When a ballclub insists on including a freshman in its starting lineup, one would expect to see a brawny slugger with an astronomical batting average at the plate.
But the Longhorns’ first-year starter weighs 170 pounds, making him the second lightest player on the team. His batting average doesn’t even graze the Mendoza line and lingers around .074.
Yet the calmest rookie is arguably making one of the loudest impacts on the team. Freshman David Hamilton commands the Longhorn defense at shortstop and has yet to give head coach David Pierce a reason to hesitate about his proficiency with the glove.
That doesn’t mean he isn’t trying to fix Hamilton’s competence at the plate though.
“We talked a lot, but he got a new haircut and we’re trying everything,” Pierce said. “The kid is resilient — he’s a tough kid. He’s quiet, doesn’t look like he’s got that toughness to him but I’m telling you, he’s a tough kid and he’s fighting it right now. He’s just got to continue playing defense and trust himself.”
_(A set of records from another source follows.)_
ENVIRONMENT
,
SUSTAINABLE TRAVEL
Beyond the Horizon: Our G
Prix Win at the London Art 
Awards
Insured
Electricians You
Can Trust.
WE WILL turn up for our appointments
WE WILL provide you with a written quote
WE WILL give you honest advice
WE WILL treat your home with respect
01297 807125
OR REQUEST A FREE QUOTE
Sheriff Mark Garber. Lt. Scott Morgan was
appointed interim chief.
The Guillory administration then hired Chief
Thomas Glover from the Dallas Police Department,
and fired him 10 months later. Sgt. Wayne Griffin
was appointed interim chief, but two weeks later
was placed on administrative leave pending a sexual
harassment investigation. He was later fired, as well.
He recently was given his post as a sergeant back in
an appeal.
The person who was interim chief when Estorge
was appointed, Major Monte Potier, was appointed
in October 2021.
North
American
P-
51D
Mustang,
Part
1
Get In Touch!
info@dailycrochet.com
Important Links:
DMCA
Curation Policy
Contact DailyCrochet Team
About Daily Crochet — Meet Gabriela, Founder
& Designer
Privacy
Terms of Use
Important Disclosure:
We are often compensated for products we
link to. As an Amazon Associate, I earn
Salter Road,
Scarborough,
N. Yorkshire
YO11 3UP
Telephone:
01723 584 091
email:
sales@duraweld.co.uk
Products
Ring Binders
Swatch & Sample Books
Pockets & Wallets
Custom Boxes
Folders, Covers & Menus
While Pierce waits for some offensive luck to grow along with Hamilton’s hair, the head coach hopes his shortstop’s defensive game stays sturdy. Hamilton has found himself starting at shortstop during 8 of 9 games so far in the season. He’s collected a team-best 31 fielding assists and has turned seven double plays to tie senior first baseman Kacy Clemens for the most on the squad.
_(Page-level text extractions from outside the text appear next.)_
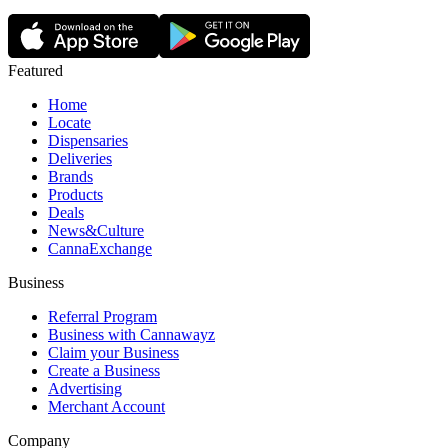
Featured
Home
Locate
Dispensaries
Deliveries
Brands
Products
Deals
News&Culture
CannaExchange
Business
Referral Program
Business with Cannawayz
Claim your Business
Create a Business
Advertising
Merchant Account
Company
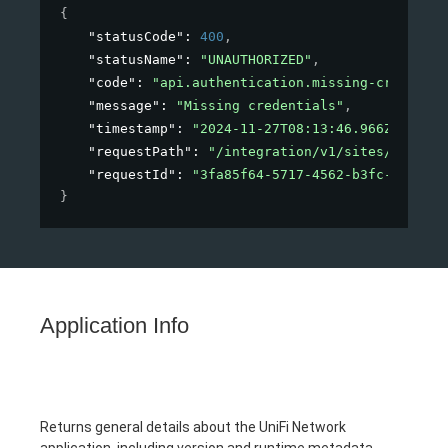
{
"statusCode"
: 
400
,
"statusName"
: 
"UNAUTHORIZED"
,
"code"
: 
"api.authentication.missing-credentia
"message"
: 
"Missing credentials"
,
"timestamp"
: 
"2024-11-27T08:13:46.966Z"
,
"requestPath"
: 
"/integration/v1/sites/123"
,
"requestId"
: 
"3fa85f64-5717-4562-b3fc-2c963f6
}
Application Info
Returns general details about the UniFi Network
application, including version and runtime metadata.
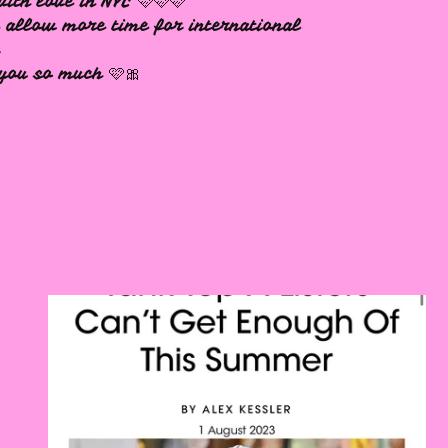
ith love in NYC 🩷🩷🩷
 allow more time for international
s
you so much 🩷🎀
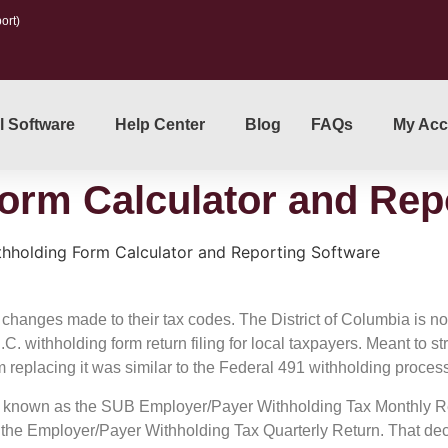
ort)
l Software
Help Center
Blog
FAQs
My Acc
orm Calculator and Rep
hholding Form Calculator and Reporting Software
ve changes made to their tax codes. The District of Columbia is no
withholding form return filing for local taxpayers. Meant to st
m replacing it was similar to the Federal 491 withholding proces
 known as the SUB Employer/Payer Withholding Tax Monthly Ret
r the Employer/Payer Withholding Tax Quarterly Return. That de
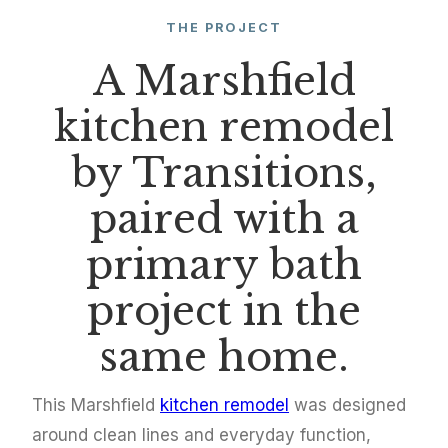
THE PROJECT
A Marshfield
kitchen remodel
by Transitions,
paired with a
primary bath
project in the
same home.
This Marshfield
kitchen remodel
was designed
around clean lines and everyday function,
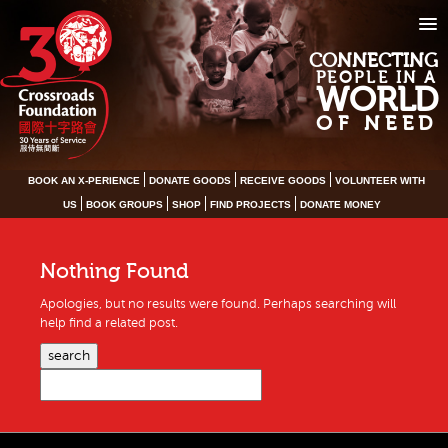
CONNECTING
PEOPLE IN A
WORLD
OF NEED
BOOK AN X-PERIENCE
DONATE GOODS
RECEIVE GOODS
VOLUNTEER WITH
US
BOOK GROUPS
SHOP
FIND PROJECTS
DONATE MONEY
Nothing Found
Apologies, but no results were found. Perhaps searching will
help find a related post.
search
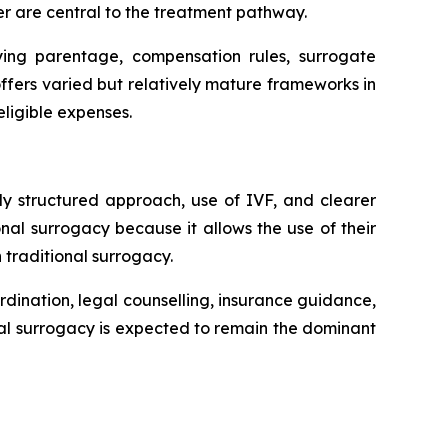
er are central to the treatment pathway.
fying parentage, compensation rules, surrogate
fers varied but relatively mature frameworks in
ligible expenses.
ly structured approach, use of IVF, and clearer
al surrogacy because it allows the use of their
 traditional surrogacy.
rdination, legal counselling, insurance guidance,
al surrogacy is expected to remain the dominant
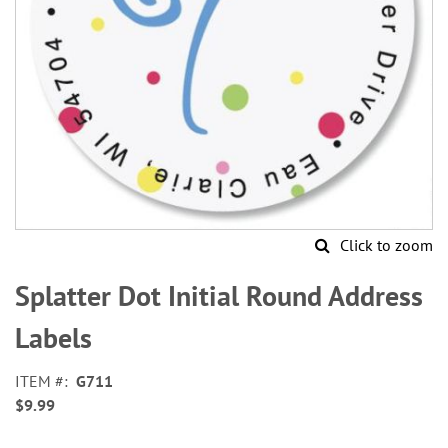
Click to zoom
Skip
to
Splatter Dot Initial Round Address
the
beginning
Labels
of
the
ITEM
G711
images
$9.99
gallery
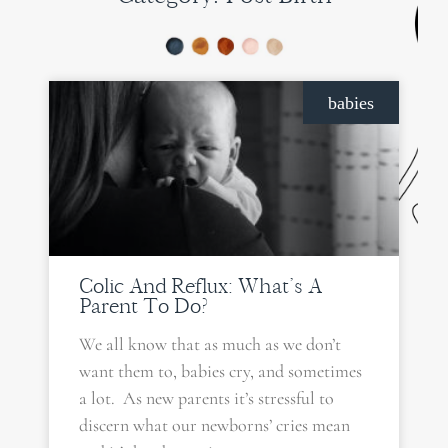
PAGE
PAGE
babies
Colic And Reflux: What’s A
Parent To Do?
We all know that as much as we don’t
want them to, babies cry, and sometimes
a lot. As new parents it’s stressful to
discern what our newborns’ cries mean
“(Hamilton is) an amazing player,” sophomore designated hitter Kody Clemens said. “Just sitting from the dugout watching him make those plays, it was great. He’s a good kid, too.”
But Hamilton’s resilience will be put to the test as Texas transitions from hosting the Cardinals at home to facing the Cardinals in Stanford, Calif. for its first road series of the season on Thursday.
“We don’t want to let being on the road scare some of the younger guys,” redshirt junior second baseman Bret Boswell said. “It’ll be their first time away — especially at a big school like Stanford, it might be a little scary at first, but I’m sure they’ll relax and they’ll realize it’s the same game, just a different place.”
Pierce hopes Hamilton’s defensive consistency will trickle down to the bullpen at the weak end of the team, where coherence is still in question for the Longhorns.
“I think we’re still trying to formulate our bullpen,” Pierce said. “We’re not going to just go from the eighth to the ninth as a setup to a closer when we’ve got a guy getting it done. That’s just college baseball. I’ve seen that so many times where it bites you, so when you’ve got a hot hand, you want to stick with it.”
With Stanford sitting at No. 19 in the nation, Pierce expects his 21st-ranked squad to bring confidence to Palo Alto on both sides of the ball and build character as a result of the foreign environment.
“I think you get your first taste of how your team is going to be that visitor and how the crowd is completely against you,” Pierce said. “You really have an opportunity to win and come together and really create some chemistry that you don’t quite get at home.”